Nearly half the recycled CCW is used in concrete and structural fill (in everything from old mines to new golf courses), where the material is supposedly fixed in place. Yet, EPA has conducted no research on what happens when fill materials are broken apart, burned or flooded, nor is it known what happens when products such as carpets are routinely disposed of by burning. Further, EPA's blanket endorsement of CCW reuse fails to acknowledge the unknown risks of using CCWs as feedstock in high temperature cement kilns or wallboard production facilities.

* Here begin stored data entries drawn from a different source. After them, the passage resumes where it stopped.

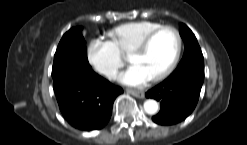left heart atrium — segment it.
Listing matches in <instances>:
<instances>
[{
    "mask_svg": "<svg viewBox=\"0 0 247 145\" xmlns=\"http://www.w3.org/2000/svg\"><path fill=\"white\" fill-rule=\"evenodd\" d=\"M118 79L126 85H141L148 82L151 78L141 68L136 65L130 66L126 71L122 72Z\"/></svg>",
    "mask_w": 247,
    "mask_h": 145,
    "instance_id": "left-heart-atrium-1",
    "label": "left heart atrium"
}]
</instances>
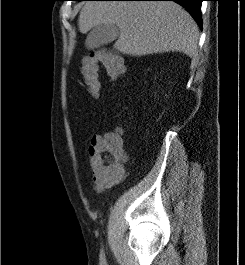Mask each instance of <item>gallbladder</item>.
<instances>
[{"mask_svg":"<svg viewBox=\"0 0 245 265\" xmlns=\"http://www.w3.org/2000/svg\"><path fill=\"white\" fill-rule=\"evenodd\" d=\"M119 36V28L114 24H100L94 26L87 36V45L90 48H99L107 45Z\"/></svg>","mask_w":245,"mask_h":265,"instance_id":"gallbladder-1","label":"gallbladder"}]
</instances>
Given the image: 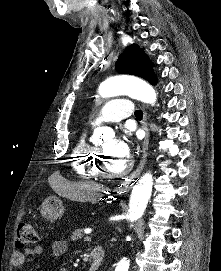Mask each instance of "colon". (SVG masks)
<instances>
[{
    "mask_svg": "<svg viewBox=\"0 0 221 271\" xmlns=\"http://www.w3.org/2000/svg\"><path fill=\"white\" fill-rule=\"evenodd\" d=\"M37 241V235L32 225L26 222H21L18 225L16 235V248L18 250H24L34 245Z\"/></svg>",
    "mask_w": 221,
    "mask_h": 271,
    "instance_id": "5ec220e1",
    "label": "colon"
}]
</instances>
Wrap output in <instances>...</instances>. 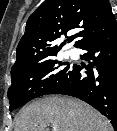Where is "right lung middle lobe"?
Instances as JSON below:
<instances>
[{"label":"right lung middle lobe","mask_w":117,"mask_h":131,"mask_svg":"<svg viewBox=\"0 0 117 131\" xmlns=\"http://www.w3.org/2000/svg\"><path fill=\"white\" fill-rule=\"evenodd\" d=\"M57 53H50L35 63L11 70L12 84L8 89L10 111L36 97L51 94L62 85L71 66L55 60ZM62 65L67 67L62 68Z\"/></svg>","instance_id":"obj_1"}]
</instances>
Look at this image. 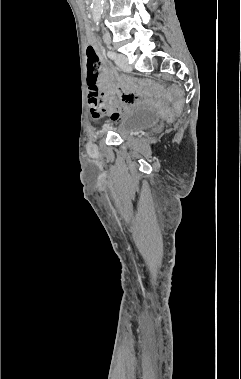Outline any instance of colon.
I'll list each match as a JSON object with an SVG mask.
<instances>
[{
	"label": "colon",
	"instance_id": "1",
	"mask_svg": "<svg viewBox=\"0 0 241 379\" xmlns=\"http://www.w3.org/2000/svg\"><path fill=\"white\" fill-rule=\"evenodd\" d=\"M86 65H87V81L89 83H97L98 73H99V57L93 45H88L86 49ZM143 100L137 103V108L145 109L148 104H151L154 107H157L162 115L166 118H172L175 114L179 113L183 107V101L180 98H157V102H154L155 95L149 94L148 91H143ZM172 95H175V91L172 92ZM105 99L108 102H118L121 94L118 92H106L104 94ZM152 102H151V101ZM131 102V101H129ZM138 102V101H135ZM151 102V103H150ZM168 104L173 105L172 107Z\"/></svg>",
	"mask_w": 241,
	"mask_h": 379
}]
</instances>
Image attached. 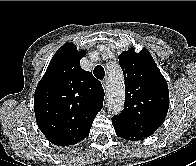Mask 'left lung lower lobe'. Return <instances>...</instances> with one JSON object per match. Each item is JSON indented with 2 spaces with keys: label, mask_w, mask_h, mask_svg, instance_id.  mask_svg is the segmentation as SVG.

EPA and state toxicologists working with PEER also note that the toxicity of CCW has been significantly underestimated. More sophisticated air pollution controls mean the levels of toxic substances remaining in these wastes are much higher than they were when EPA official estimates were developed.
Huge Hidden Coal Subsidy
EPA promotion of coal wastes generates more than $11 billion each year for the industry, but industry derives immensely greater economic benefit (estimated by the White House at more than $230 billion per year) by avoiding costs it would face if all CCW was treated as hazardous waste as it should be. Further, EPA's own proposed rules for regulating disposal of CCWs acknowledge that EPA is not even aware of all the current consumer uses of CCWs.
As part of a partnership between EPA and the coal industry, the U.S. Department of Agriculture is asking farmers to use coal ash to grow their crops. USDA endorses use of coal combustion wastes "for crop production" while acknowledging uncertainty on the extent to which "toxic elements" are absorbed into produce.
Each year, American agriculture annually uses more than 180,000 tons of coal ash and other coal combustion byproducts. There are no federal standards governing agricultural applications of coal ash.
In an April 2, 2009 letter, USDA Agricultural Research Service Deputy Administrator Steven Shafer expressed official "interest" in exploring greater use of coal combustion wastes in crop production but concedes that the "long-term effects...remain a subject of research."